Address
- 76 Branch Avenue Red Bank, Monmouth County, New Jersey, 07701 United States
- Coordinates: 40°20′46″N 74°03′36″W﻿ / ﻿40.34603°N 74.05997°W

District information
- Grades: PreK to 8
- Superintendent: Jared J. Rumage
- Business administrator: Anthony Sciarrillo
- Schools: 2

Students and staff
- Enrollment: 1,273 (as of 2022–23)
- Faculty: 133.6 FTEs
- Student–teacher ratio: 9.5:1

Other information
- District Factor Group: CD
- Website: www.rbb.k12.nj.us
| Ind. | Per pupil | District spending | Rank (*) | K-8 average | %± vs. average |
| 1A | Total Spending | $17,007 | 37 | $18,891 | −10.0% |
| 1 | Budgetary Cost | 12,862 | 23 | 14,159 | −9.2% |
| 2 | Classroom Instruction | 7,486 | 12 | 8,659 | −13.5% |
| 6 | Support Services | 2,505 | 66 | 2,167 | 15.6% |
| 8 | Administrative Cost | 1,351 | 19 | 1,547 | −12.7% |
| 10 | Operations & Maintenance | 1,376 | 27 | 1,612 | −14.6% |
| 13 | Extracurricular Activities | 49 | 10 | 104 | −52.9% |
| 16 | Median Teacher Salary | 52,150 | 4 | 61,136 |
Data from NJDoE 2014 Taxpayers' Guide to Education Spending. *Of K-8 districts with more than 750 students. Lowest spending=1; Highest=84

= Red Bank Borough Public Schools =

School district in Monmouth County, New Jersey, US

The Red Bank Borough Public Schools are part of a community public school district that serves students in pre-kindergarten through eighth grade from Red Bank, in Monmouth County, in the U.S. state of New Jersey.
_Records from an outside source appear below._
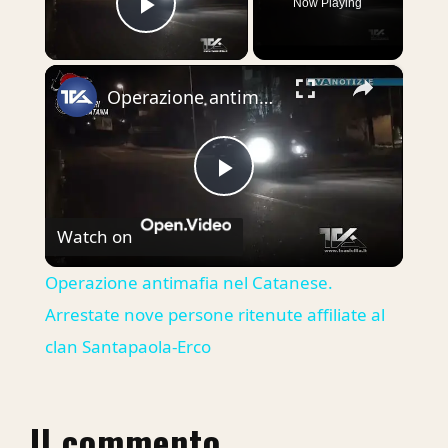
Now Playing
Play Video
×
Operazione antimafia nel Catanese. Arrestate nove persone ritenute affiliate al clan Santapaola-Erco
Play
Watch on
Video
Operazione antimafia nel Catanese.
Arrestate nove persone ritenute affiliate al
clan Santapaola-Erco
Il commento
As of the 2022–23 school year, the district, comprised of two schools, had an enrollment of 1,273 students and 133.6 classroom teachers (on an FTE basis), for a student–teacher ratio of 9.5:1.

The district is classified by the New Jersey Department of Education as being in District Factor Group "CD", the sixth-highest of eight groupings. District Factor Groups organize districts statewide to allow comparison by common socioeconomic characteristics of the local districts. From lowest socioeconomic status to highest, the categories are A, B, CD, DE, FG, GH, I and J.
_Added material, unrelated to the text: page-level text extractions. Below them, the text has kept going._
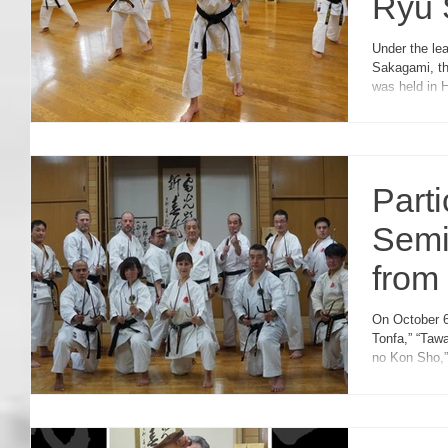
Ryu 
Swe
Under the le
Sakagami, t
was held in
Part
Semi
from 
On October 6
Tonfa,” “Taw
no Kon Sho,”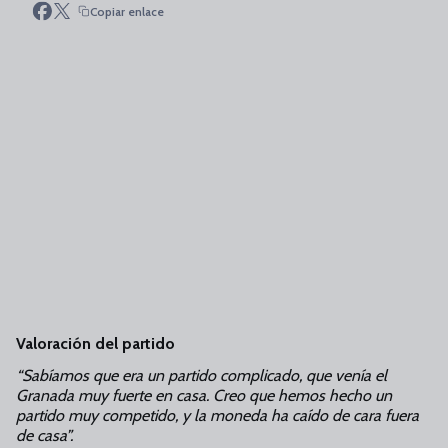
Copiar enlace
Valoración del partido
“Sabíamos que era un partido complicado, que venía el
Granada muy fuerte en casa. Creo que hemos hecho un
partido muy competido, y la moneda ha caído de cara fuera
de casa”.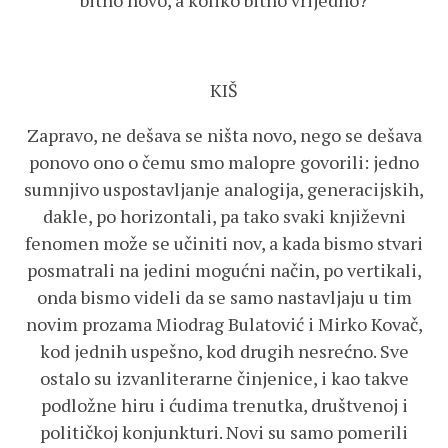
bitno novo, a koliko bitno vrijedno?
KIŠ
Zapravo, ne dešava se ništa novo, nego se dešava
ponovo ono o čemu smo malopre govorili: jedno
sumnjivo uspostavljanje analogija, generacijskih,
dakle, po horizontali, pa tako svaki književni
fenomen može se učiniti nov, a kada bismo stvari
posmatrali na jedini mogućni način, po vertikali,
onda bismo videli da se samo nastavljaju u tim
novim prozama Miodrag Bulatović i Mirko Kovač,
kod jednih uspešno, kod drugih nesrećno. Sve
ostalo su izvanliterarne činjenice, i kao takve
podložne hiru i ćudima trenutka, društvenoj i
političkoj konjunkturi. Novi su samo pomerili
For grades nine through twelve, public school students attend Red Bank Regional High School, which also serves students from Little Silver and Shrewsbury Borough, along with students in the district's academy programs from other communities who are eligible to attend on a tuition basis. Students from other Monmouth County municipalities are eligible to attend the high school for its five academy programs, with admission on a competitive basis. The borough has five elected representatives on the nine-member board of education. As of the 2022–23 school year, the high school had an enrollment of 1,195 students and 122.8 classroom teachers (on an FTE basis), for a student–teacher ratio of 9.7:1.
== Schools ==
Schools in the district (with 2022–23 enrollment data from the National Center for Education Statistics) are:
- Elementary school
- Red Bank Primary School with 591 students in pre-kindergarten through third grade
  - Maria Iozzi, principal
- Middle School
- Red Bank Middle School with 601 students in fourth through eighth grades
  - James Pierson, principal

==Administration==
Core members of the district's administration are:
- Jared J. Rumage, superintendent
- Anthony Sciarrillo, business administrator and board secretary

==Board of education==
The district's board of education, comprised of nine members, sets policy and oversees the fiscal and educational operation of the district through its administration. As a Type II school district, the board's trustees are elected directly by voters to serve three-year terms of office on a staggered basis, with three seats up for election each year held (since 2012) as part of the November general election. The board appoints a superintendent to oversee the district's day-to-day operations and a business administrator to supervise the business functions of the district.